** Opening Record excerpts block **
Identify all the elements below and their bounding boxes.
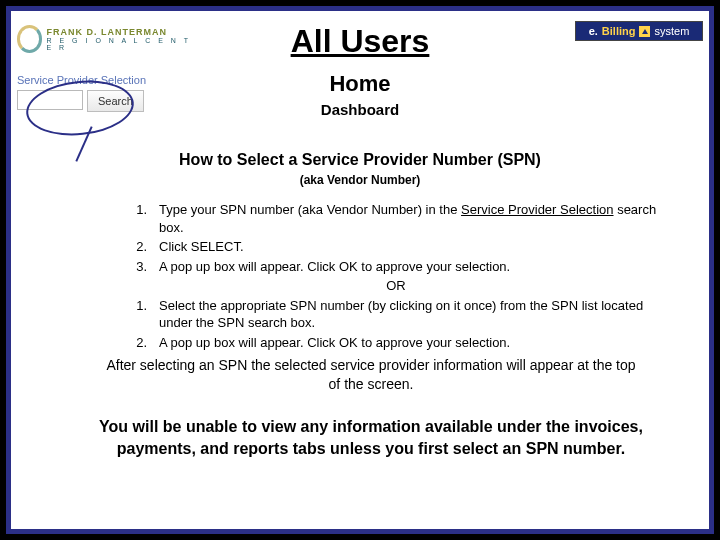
list-text: A pop up box will appear. Click OK to ap… <box>159 334 661 352</box>
list-number: 1. <box>131 297 159 332</box>
list-item: 1. Select the appropriate SPN number (by… <box>131 297 661 332</box>
text-underline: Service Provider Selection <box>461 202 613 217</box>
page-title: All Users <box>11 23 709 60</box>
list-item: 1. Type your SPN number (aka Vendor Numb… <box>131 201 661 236</box>
list-item: 2. Click SELECT. <box>131 238 661 256</box>
list-text: Select the appropriate SPN number (by cl… <box>159 297 661 332</box>
list-item: 2. A pop up box will appear. Click OK to… <box>131 334 661 352</box>
list-text: Click SELECT. <box>159 238 661 256</box>
or-label: OR <box>131 277 661 295</box>
slide: FRANK D. LANTERMAN R E G I O N A L C E N… <box>6 6 714 534</box>
warning-note: You will be unable to view any informati… <box>81 416 661 459</box>
list-number: 2. <box>131 334 159 352</box>
list-text: Type your SPN number (aka Vendor Number)… <box>159 201 661 236</box>
instruction-list: 1. Type your SPN number (aka Vendor Numb… <box>131 201 661 353</box>
list-text: A pop up box will appear. Click OK to ap… <box>159 258 661 276</box>
list-item: 3. A pop up box will appear. Click OK to… <box>131 258 661 276</box>
text-pre: Type your SPN number (aka Vendor Number)… <box>159 202 461 217</box>
list-number: 3. <box>131 258 159 276</box>
list-number: 1. <box>131 201 159 236</box>
section-heading: How to Select a Service Provider Number … <box>11 151 709 169</box>
list-number: 2. <box>131 238 159 256</box>
after-note: After selecting an SPN the selected serv… <box>101 356 641 394</box>
aka-label: (aka Vendor Number) <box>11 173 709 187</box>
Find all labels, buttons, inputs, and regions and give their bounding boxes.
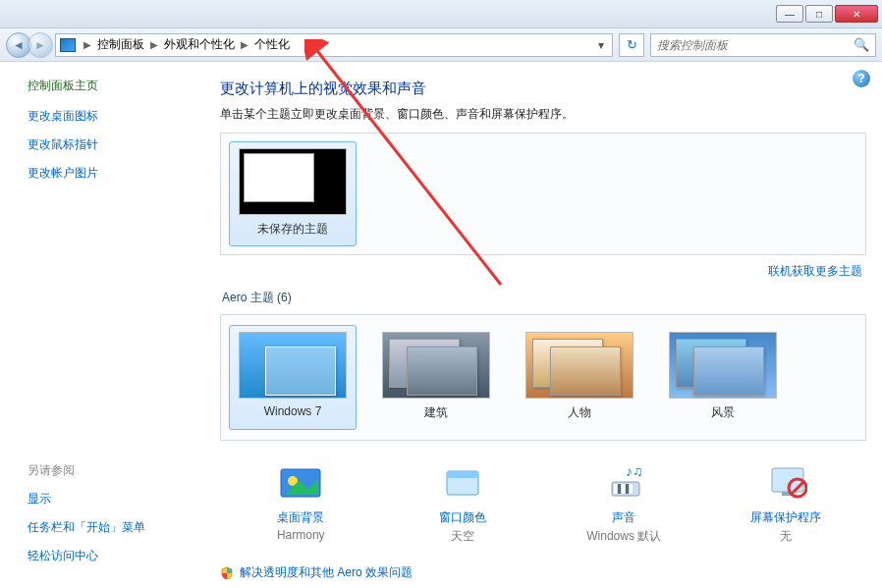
** Closing Record excerpts block **
How to complete this task:
Reproduce the whole of the data, word for word, and omit its pictures.

The answer:
Identify all the elements below and their bounding boxes.
list-text: A pop up box will appear. Click OK to ap… <box>159 334 661 352</box>
list-number: 1. <box>131 297 159 332</box>
list-item: 1. Select the appropriate SPN number (by… <box>131 297 661 332</box>
text-underline: Service Provider Selection <box>461 202 613 217</box>
page-title: All Users <box>11 23 709 60</box>
list-item: 1. Type your SPN number (aka Vendor Numb… <box>131 201 661 236</box>
list-item: 2. Click SELECT. <box>131 238 661 256</box>
list-text: Select the appropriate SPN number (by cl… <box>159 297 661 332</box>
list-item: 2. A pop up box will appear. Click OK to… <box>131 334 661 352</box>
list-text: Click SELECT. <box>159 238 661 256</box>
or-label: OR <box>131 277 661 295</box>
slide: FRANK D. LANTERMAN R E G I O N A L C E N… <box>6 6 714 534</box>
warning-note: You will be unable to view any informati… <box>81 416 661 459</box>
list-number: 2. <box>131 334 159 352</box>
list-text: Type your SPN number (aka Vendor Number)… <box>159 201 661 236</box>
instruction-list: 1. Type your SPN number (aka Vendor Numb… <box>131 201 661 353</box>
list-text: A pop up box will appear. Click OK to ap… <box>159 258 661 276</box>
list-item: 3. A pop up box will appear. Click OK to… <box>131 258 661 276</box>
text-pre: Type your SPN number (aka Vendor Number)… <box>159 202 461 217</box>
list-number: 3. <box>131 258 159 276</box>
list-number: 1. <box>131 201 159 236</box>
section-heading: How to Select a Service Provider Number … <box>11 151 709 169</box>
list-number: 2. <box>131 238 159 256</box>
after-note: After selecting an SPN the selected serv… <box>101 356 641 394</box>
aka-label: (aka Vendor Number) <box>11 173 709 187</box>
Find all labels, buttons, inputs, and regions and give their bounding boxes.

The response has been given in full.